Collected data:

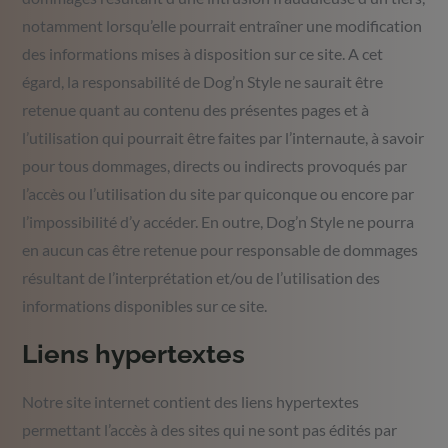
notamment lorsqu’elle pourrait entraîner une modification
des informations mises à disposition sur ce site. A cet
égard, la responsabilité de Dog’n Style ne saurait être
retenue quant au contenu des présentes pages et à
l’utilisation qui pourrait être faites par l’internaute, à savoir
pour tous dommages, directs ou indirects provoqués par
l’accès ou l’utilisation du site par quiconque ou encore par
l’impossibilité d’y accéder. En outre, Dog’n Style ne pourra
en aucun cas être retenue pour responsable de dommages
résultant de l’interprétation et/ou de l’utilisation des
informations disponibles sur ce site.
Liens hypertextes
Notre site internet contient des liens hypertextes
permettant l’accès à des sites qui ne sont pas édités par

### Work task
What lines in the records above include the string "dommages"? Copy each one.

### Answer box
pour tous dommages, directs ou indirects provoqués par
en aucun cas être retenue pour responsable de dommages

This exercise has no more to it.